Saray Toro ya se encuentra en España después de pasar el mes de agosto en El Salvador dentro de la acción humanitaria desarrollada por el SAMU en la lucha contra el coronavirus. La enfermera ubriqueña ha reconocido que el tiempo ha pasado rápido y se ha mostrado satisfecha por el trabajo realizado.

Las expectativas se han superado si bien la realidad ha sido bien distinta a la idea que llevaban desde España.
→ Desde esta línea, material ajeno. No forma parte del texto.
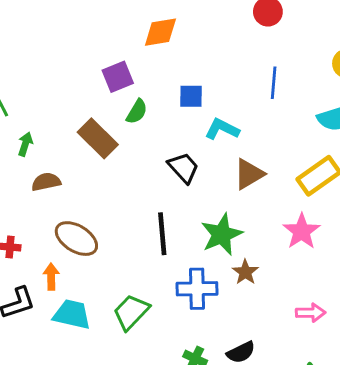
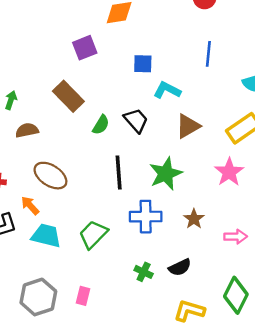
green semicircle: (137, 112) -> (101, 125), moved
brown star: (245, 272) -> (194, 219), moved
orange arrow: (51, 277) -> (30, 205), turned -42

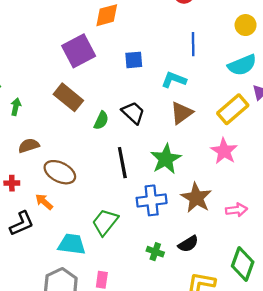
purple square: (85, 48) -> (79, 51), size x1.4
cyan L-shape: (167, 90) -> (174, 80), moved
brown semicircle: (27, 130) -> (29, 146), moved
brown star: (194, 219) -> (196, 198), size x1.6
cyan trapezoid: (46, 236) -> (72, 244), moved

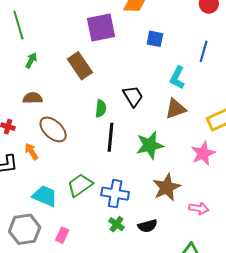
blue square: (134, 60) -> (155, 39), moved
cyan L-shape: (174, 80) -> (177, 78), turned -100
green semicircle: (101, 120) -> (101, 108), moved, turned -36
blue cross: (152, 200) -> (115, 194), moved

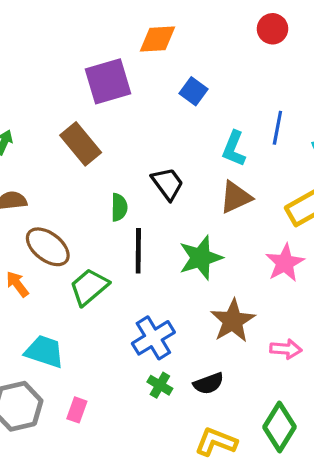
blue square: (155, 39) -> (194, 91), turned 30
blue line: (204, 51) -> (277, 128), moved
green trapezoid: (80, 185) -> (89, 287), moved
blue cross: (115, 194) -> (153, 338), turned -36

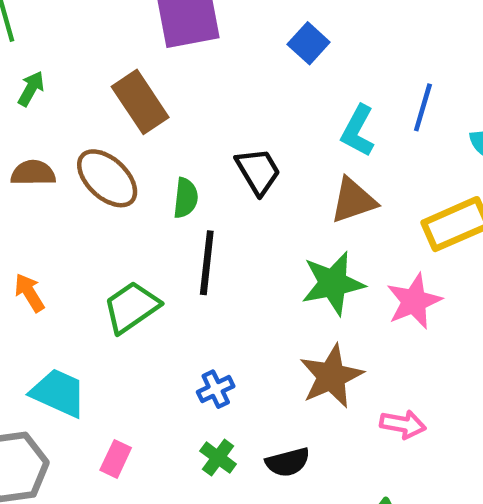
brown ellipse: (48, 247) -> (107, 178), moved
green star: (201, 258) -> (333, 283), moved
blue cross: (153, 338) -> (216, 389), size x0.6
pink rectangle: (77, 410) -> (116, 459), moved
Tanto por la situación que se encontraron, los medios logísticos con los que cuenta el país centroamericano pero sobre todo por la necesidad que tenían de ese apoyo moral, de ‘coaching’, que han tenido que realizar paralelo al sanitario.

La recompensa ha sido el calor humano y el agradecimiento que han recibido a todos los niveles. Desde los altos cargos que le recibieron en el aeropuerto a su llegada hasta todos los profesionales con los que han tratado, e incluso los salvadoreños con los que se cruzaban al hacer labores rutinarias como ir al supermercado.

Tanto es así, que Saray Toro asegura rotundamente que han recibido más de todo lo que ellos le han podido aportar y que las muestras de cariño siempre serán superiores a todo lo que le han ofrecido.

Con esta acción humanitaria, la enfermera ubriqueña se quita una espinita que tenía en este sentido y reconoce que le ha servido para crecer en todos los sentidos y para valorar cosas que sin la perspectiva que te da la distancia no valoras. En cuanto a El Salvador y la situación que vive con la pandemia, Saray Toro ha manifestado que la situación ha mejorado en las últimas semanas, en las cuales ha coincidido su estancia allí con el pico máximo de contagios.